== ASSIGNED TASK ==
The required output is all lines below that contain the word "Connected".

== SUPPLIED MATERIAL ==
______________________________

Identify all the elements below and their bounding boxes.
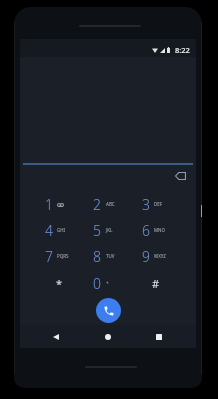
button[interactable] [34, 243, 82, 269]
staticText: + [106, 280, 109, 286]
staticText: TUV [106, 253, 115, 259]
button[interactable]: Back [45, 326, 67, 348]
button[interactable] [34, 191, 82, 217]
staticText: 8:22 [175, 45, 190, 55]
button[interactable]: Home [97, 326, 119, 348]
staticText: 7 [45, 247, 53, 266]
staticText: GHI [57, 227, 66, 233]
button[interactable] [83, 243, 131, 269]
button[interactable] [132, 191, 180, 217]
button[interactable] [132, 217, 180, 243]
staticText: MNO [154, 227, 166, 233]
button[interactable] [83, 270, 131, 296]
staticText: WXYZ [154, 253, 166, 259]
staticText: 9 [142, 247, 150, 266]
button[interactable] [34, 270, 82, 296]
staticText: ABC [106, 201, 115, 207]
button[interactable] [83, 217, 131, 243]
staticText: DEF [154, 201, 163, 207]
staticText: # [152, 276, 160, 291]
staticText: JKL [106, 227, 113, 233]
staticText: 6 [142, 221, 150, 240]
button[interactable] [83, 191, 131, 217]
staticText: 3 [142, 195, 150, 214]
button[interactable] [34, 217, 82, 243]
staticText: * [56, 276, 63, 291]
staticText: 5 [93, 221, 101, 240]
staticText: 2 [93, 195, 101, 214]
button[interactable] [132, 270, 180, 296]
staticText: 1 [45, 195, 53, 214]
button[interactable] [132, 243, 180, 269]
button[interactable]: Recent apps [148, 326, 170, 348]
button[interactable]: Call [96, 298, 121, 323]
staticText: 0 [93, 274, 101, 293]
staticText: 4 [45, 221, 53, 240]
staticText: 8 [93, 247, 101, 266]
staticText: PQRS [57, 253, 69, 259]
button[interactable]: Backspace [168, 164, 192, 188]
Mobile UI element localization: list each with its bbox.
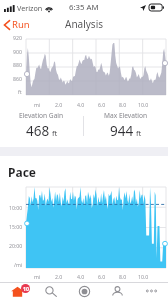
staticText: 4.0: [77, 273, 85, 280]
staticText: 6.0: [98, 273, 106, 280]
staticText: 6:35 AM: [69, 2, 99, 13]
staticText: 900: [13, 48, 22, 55]
staticText: 10.0: [138, 101, 149, 108]
staticText: Run: [12, 18, 30, 31]
button[interactable]: Record: [68, 283, 101, 299]
staticText: 6.0: [98, 101, 106, 108]
button[interactable]: Profile: [101, 283, 134, 299]
staticText: 15:00: [9, 223, 23, 230]
staticText: mi: [34, 101, 41, 108]
staticText: 944: [110, 122, 134, 140]
button[interactable]: Feed: [1, 283, 34, 299]
button[interactable]: Explore: [34, 283, 67, 299]
staticText: 2.0: [55, 273, 63, 280]
staticText: ft: [52, 128, 58, 138]
staticText: 8.0: [119, 101, 127, 108]
staticText: 860: [13, 75, 22, 82]
staticText: mi: [34, 273, 41, 280]
staticText: Pace: [8, 164, 36, 180]
staticText: 10:00: [9, 204, 23, 211]
staticText: ft: [136, 128, 142, 138]
button[interactable]: Run: [0, 16, 36, 33]
button[interactable]: More: [135, 283, 168, 299]
staticText: 10.0: [138, 273, 149, 280]
staticText: Analysis: [65, 17, 104, 31]
staticText: 2.0: [55, 101, 63, 108]
staticText: 10: [23, 285, 29, 292]
staticText: 8.0: [119, 273, 127, 280]
staticText: Verizon: [17, 3, 43, 13]
staticText: ft: [18, 88, 22, 95]
staticText: Max Elevation: [104, 111, 148, 120]
staticText: 20:00: [9, 242, 23, 249]
staticText: Elevation Gain: [19, 111, 64, 120]
staticText: 468: [26, 122, 50, 140]
staticText: 920: [13, 34, 22, 41]
staticText: /mi: [14, 261, 23, 268]
staticText: 4.0: [77, 101, 85, 108]
staticText: 880: [13, 61, 22, 68]
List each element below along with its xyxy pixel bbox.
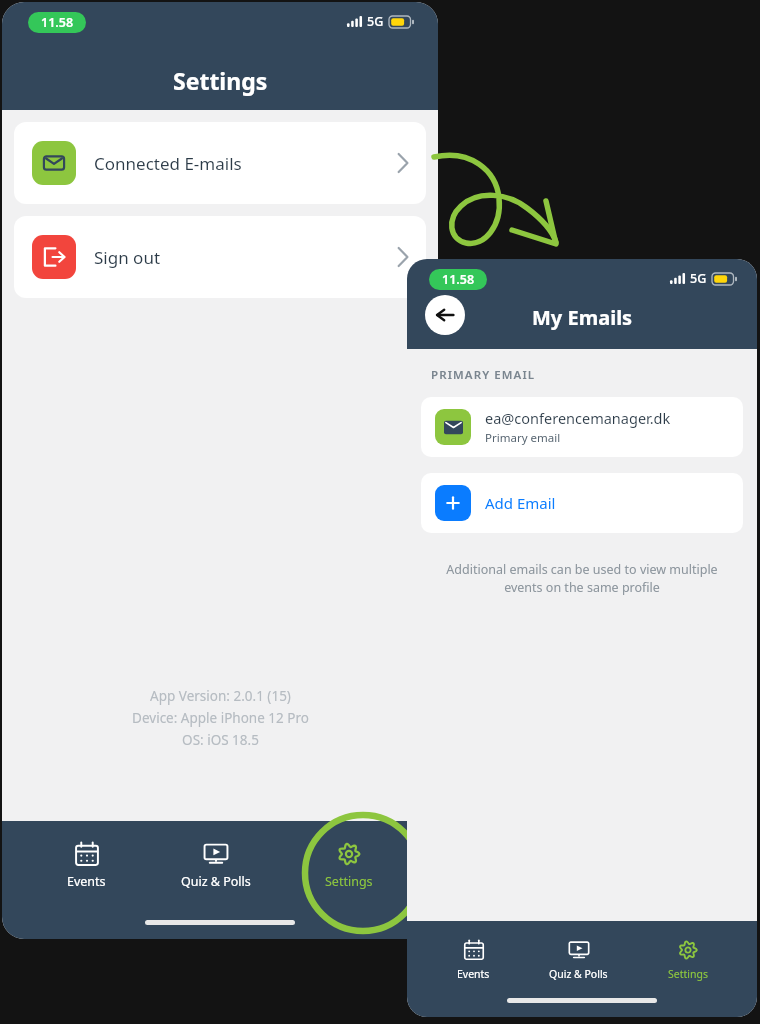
button[interactable]: Settings <box>315 837 383 894</box>
staticText: Events <box>457 967 490 981</box>
button[interactable]: Events <box>447 935 500 985</box>
staticText: Quiz & Polls <box>181 873 251 890</box>
staticText: Additional emails can be used to view mu… <box>431 561 733 596</box>
staticText: Settings <box>173 65 268 96</box>
button[interactable]: ea@conferencemanager.dk <box>421 397 743 457</box>
button[interactable]: Quiz & Polls <box>539 935 618 985</box>
staticText: App Version: 2.0.1 (15) <box>150 687 291 705</box>
staticText: Sign out <box>94 246 161 269</box>
staticText: Device: Apple iPhone 12 Pro <box>132 709 309 727</box>
button[interactable]: Quiz & Polls <box>171 837 261 894</box>
staticText: My Emails <box>532 304 633 331</box>
button[interactable]: Sign out <box>14 216 426 298</box>
staticText: Primary email <box>485 430 561 446</box>
button[interactable]: Events <box>57 837 116 894</box>
staticText: Settings <box>325 873 373 890</box>
button[interactable]: Connected E-mails <box>14 122 426 204</box>
staticText: OS: iOS 18.5 <box>182 731 259 749</box>
staticText: PRIMARY EMAIL <box>431 367 536 383</box>
staticText: Events <box>67 873 106 890</box>
button[interactable]: Add Email <box>421 473 743 533</box>
staticText: 11.58 <box>41 14 74 31</box>
staticText: 5G <box>367 13 384 30</box>
staticText: Add Email <box>485 493 556 513</box>
staticText: 5G <box>690 270 707 287</box>
staticText: ea@conferencemanager.dk <box>485 408 671 428</box>
staticText: 11.58 <box>442 271 475 288</box>
button[interactable]: Settings <box>658 935 718 985</box>
staticText: Settings <box>668 967 708 981</box>
button[interactable]: Back <box>425 295 465 335</box>
staticText: Quiz & Polls <box>549 967 608 981</box>
staticText: Connected E-mails <box>94 152 242 175</box>
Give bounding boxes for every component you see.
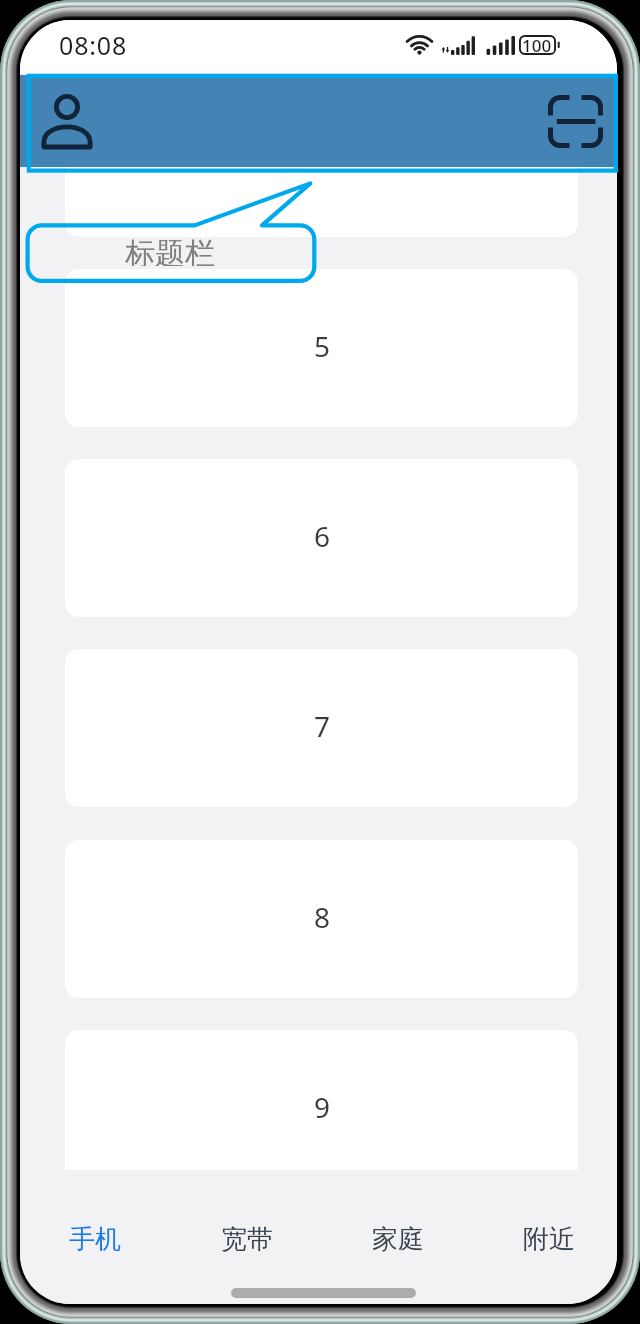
button[interactable]: 5	[65, 269, 578, 427]
staticText: 4	[314, 167, 331, 175]
button[interactable]: 4	[65, 167, 578, 237]
button[interactable]: 7	[65, 649, 578, 807]
staticText: 5	[314, 327, 331, 365]
button[interactable]: Profile	[33, 86, 101, 158]
button[interactable]: 家庭	[322, 1184, 471, 1294]
button[interactable]: 手机	[20, 1184, 169, 1294]
staticText: 08:08	[59, 28, 128, 62]
staticText: 标题栏	[125, 235, 215, 266]
button[interactable]: 6	[65, 459, 578, 617]
button[interactable]: Scan	[540, 87, 611, 156]
button[interactable]: 9	[65, 1030, 578, 1170]
button[interactable]: 8	[65, 840, 578, 998]
staticText: 家庭	[372, 1223, 424, 1256]
button[interactable]: 宽带	[171, 1184, 320, 1294]
staticText: 宽带	[221, 1223, 273, 1256]
button[interactable]: 附近	[473, 1184, 617, 1294]
staticText: 7	[314, 707, 331, 745]
staticText: 附近	[523, 1223, 575, 1256]
staticText: 6	[314, 517, 331, 555]
staticText: 8	[314, 898, 331, 936]
staticText: 100	[522, 34, 552, 54]
staticText: 9	[314, 1088, 331, 1126]
staticText: 手机	[69, 1223, 121, 1256]
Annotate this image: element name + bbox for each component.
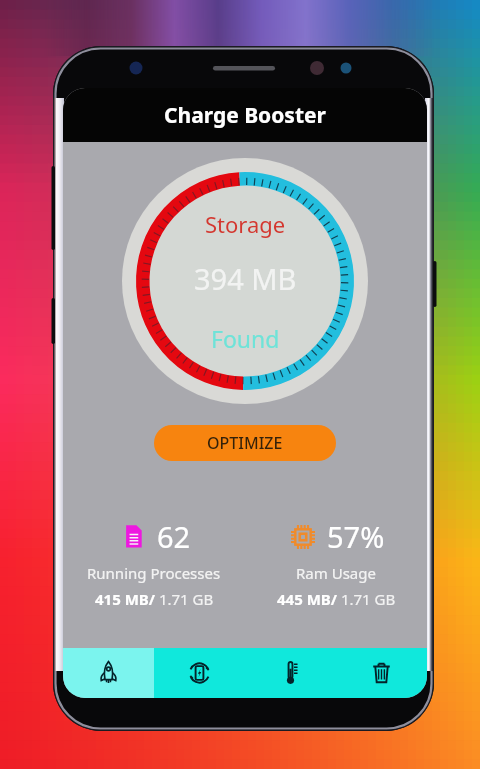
staticText: 57% <box>327 517 385 556</box>
staticText: Found <box>211 323 280 354</box>
staticText: 62 <box>157 517 191 556</box>
staticText: Running Processes <box>87 563 221 583</box>
staticText: Ram Usage <box>296 563 376 583</box>
button[interactable]: Battery saver <box>154 648 245 698</box>
staticText: 1.71 GB <box>155 589 214 609</box>
staticText: 415 MB/ <box>95 589 155 609</box>
staticText: Charge Booster <box>164 101 326 130</box>
button[interactable]: OPTIMIZE <box>154 425 336 461</box>
staticText: Storage <box>205 209 286 239</box>
staticText: 394 MB <box>194 259 297 298</box>
staticText: 445 MB/ <box>277 589 337 609</box>
button[interactable]: Junk cleaner <box>336 648 427 698</box>
button[interactable]: Temperature <box>245 648 336 698</box>
button[interactable]: Boost <box>63 648 154 698</box>
staticText: OPTIMIZE <box>207 432 283 454</box>
staticText: 1.71 GB <box>337 589 396 609</box>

______________________________

== ANSWER SPACE ==
button[interactable]: Connected E-mails <box>14 122 426 204</box>
staticText: Connected E-mails <box>94 152 242 175</box>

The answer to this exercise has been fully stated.